Biographical details
- Born: February 12, 1938 Lodi, Ohio, U.S.
- Died: January 4, 2026 (aged 87) Ravenna, Ohio, U.S.
- Education: Wadsworth HS (OH)

Playing career

Football
- 1958–1959: Wooster

Coaching career (HC unless noted)

Football
- 1960: Wadsworth HS (OH) (assistant)
- 1961–1963: Elyria HS (OH) (assistant)
- 1964: Copley HS (OH)
- 1965–1972: Akron (assistant)
- 1973–1985: Akron
- 1995–2012: Walsh

Baseball
- 1961–1963: Elyria HS (OH)
- 1966: Akron

Administrative career (AD unless noted)
- 1986–1993: Akron
- 1993–2007: Walsh

Head coaching record
- Overall: 199–139–2 (college football); 9–0 (high school football); 4–12 (college baseball);
- Tournaments: Football; 2–1 (NCAA D-II playoffs); 0–1 (NCAA D-I-AA playoffs); 0–1 (NAIA playoffs);

Accomplishments and honors

Awards
- Football; AFCA College Division COY (1976); OVC Coach of the Year (1982);

= Jim Dennison =

American coach (1938–2026)

James Leo Dennison (February 12, 1938 – January 4, 2026) was an American college football and baseball coach and college athletics administrator. From 1994 to 2012, he served as the head football coach at Walsh University in North Canton, Ohio. From 1973 to 1985, he was the head football coach at the University of Akron. He was also the head baseball coach at Akron in 1966. He served as the athletic director at Akron (1986–1993) and Walsh (1993–2007). Dennison played college football and college baseball at the College of Wooster, from which he graduated in 1960.

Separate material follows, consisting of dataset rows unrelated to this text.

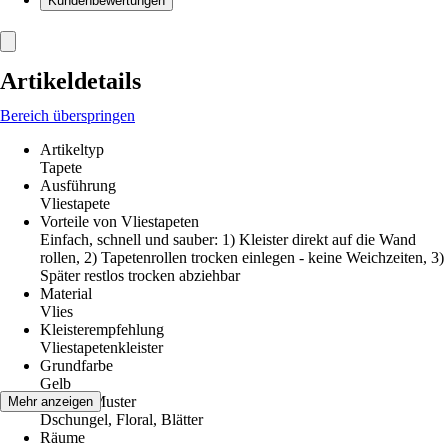
Kundenbewertungen
Artikeldetails
Bereich überspringen
Artikeltyp
Tapete
Ausführung
Vliestapete
Vorteile von Vliestapeten
Einfach, schnell und sauber: 1) Kleister direkt auf die Wand
rollen, 2) Tapetenrollen trocken einlegen - keine Weichzeiten, 3)
Später restlos trocken abziehbar
Material
Vlies
Kleisterempfehlung
Vliestapetenkleister
Grundfarbe
Gelb
Dekor / Muster
Mehr anzeigen
Dschungel, Floral, Blätter
Räume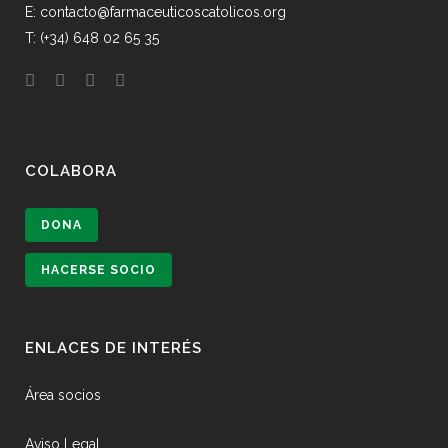
E: contacto@farmaceuticoscatolicos.org
T: (+34) 648 02 65 35
COLABORA
DONA
HACERSE SOCIO
ENLACES DE INTERÉS
Área socios
Aviso Legal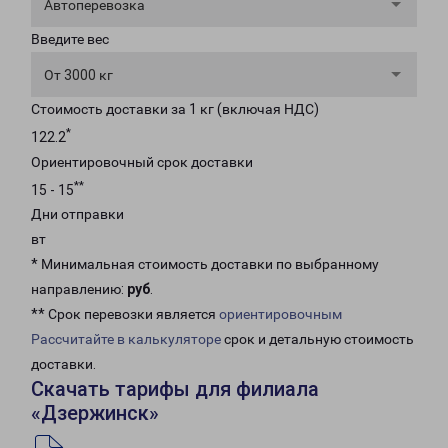
Автоперевозка
Введите вес
От 3000 кг
Стоимость доставки за 1 кг (включая НДС)
*
122.2
Ориентировочный срок доставки
**
15 - 15
Дни отправки
вт
* Минимальная стоимость доставки по выбранному
направлению:
руб
.
** Срок перевозки является
ориентировочным
Рассчитайте в калькуляторе
срок и детальную стоимость
доставки.
Скачать тарифы для филиала
«Дзержинск»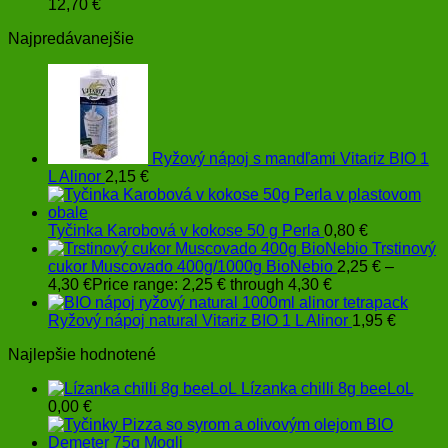
12,70
€
Najpredávanejšie
Ryžový nápoj s mandľami Vitariz BIO 1
L Alinor
2,15
€
Tyčinka Karobová v kokose 50 g Perla
0,80
€
Trstinový
cukor Muscovado 400g/1000g BioNebio
2,25
€
–
4,30
€
Price range: 2,25 € through 4,30 €
Ryžový nápoj natural Vitariz BIO 1 L Alinor
1,95
€
Najlepšie hodnotené
Lízanka chilli 8g beeLoL
0,00
€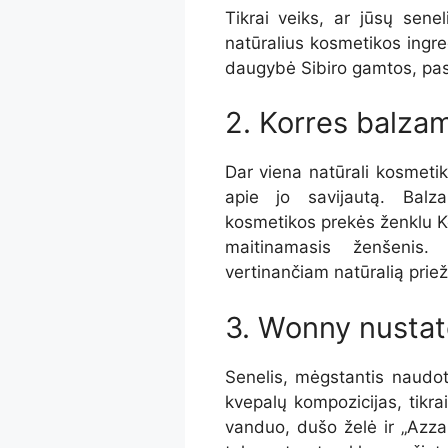
Tikrai veiks, ar jūsų sene
natūralius kosmetikos ingr
daugybė Sibiro gamtos, pa
2. Korres balza
Dar viena natūrali kosmetika
apie jo savijautą. Balz
kosmetikos prekės ženklu
K
maitinamasis ženšenis. 
vertinančiam natūralią priež
3. Wonny nusta
Senelis, mėgstantis naudoti
kvepalų kompozicijas, tikrai
vanduo, dušo želė ir „Azza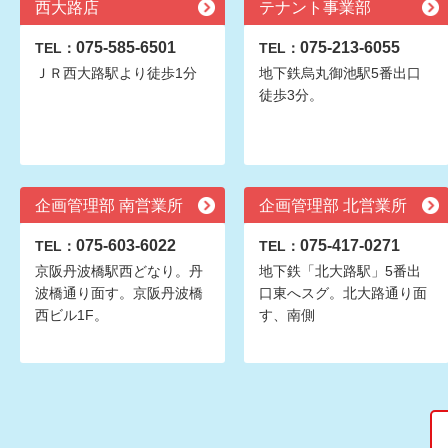
西大路店
テナント事業部
075-585-6501
075-213-6055
TEL：
TEL：
ＪＲ西大路駅より徒歩1分
地下鉄烏丸御池駅5番出口
徒歩3分。
企画管理部 南営業所
企画管理部 北営業所
075-603-6022
075-417-0271
TEL：
TEL：
京阪丹波橋駅西どなり。丹
地下鉄「北大路駅」5番出
波橋通り面す。京阪丹波橋
口東へスグ。北大路通り面
西ビル1F。
す、南側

==Early life and education==
James Leo Dennison was born in Lodi, Ohio, on February 5, 1938, to Leo and Lola Dennison. Dennison attended Wadsworth High School where he was an All-Metro League player in basketball, baseball, and football. He graduated from Wadsworth in 1956, and went on to attend the College of Wooster. He graduated in 1960 with a Bachelor of Education degree, after winning the Most Valuable Senior Athlete award for his work on the baseball and football teams that same year. He went on to receive his Master's in Physical Education from the University of Akron later in his career, circa 1969.

==Coaching career==
After graduation, Dennison got his start coaching at his alma mater, Wadsworth High School, in 1960. The following year, he began a three-year stint with Elyria High School where he would compile a 54–16 record as head baseball coach. He also served as an assistant coach of football during this time. In June 1964 Dennison moved to Copley High School to become the head coach of the football team. The Copley Indians proceeded to go on what the Akron Beacon Journal referred to as a "warpath", going undefeated 9–0 on the season. He was named the Suburban League Coach of the Year for his efforts with the team.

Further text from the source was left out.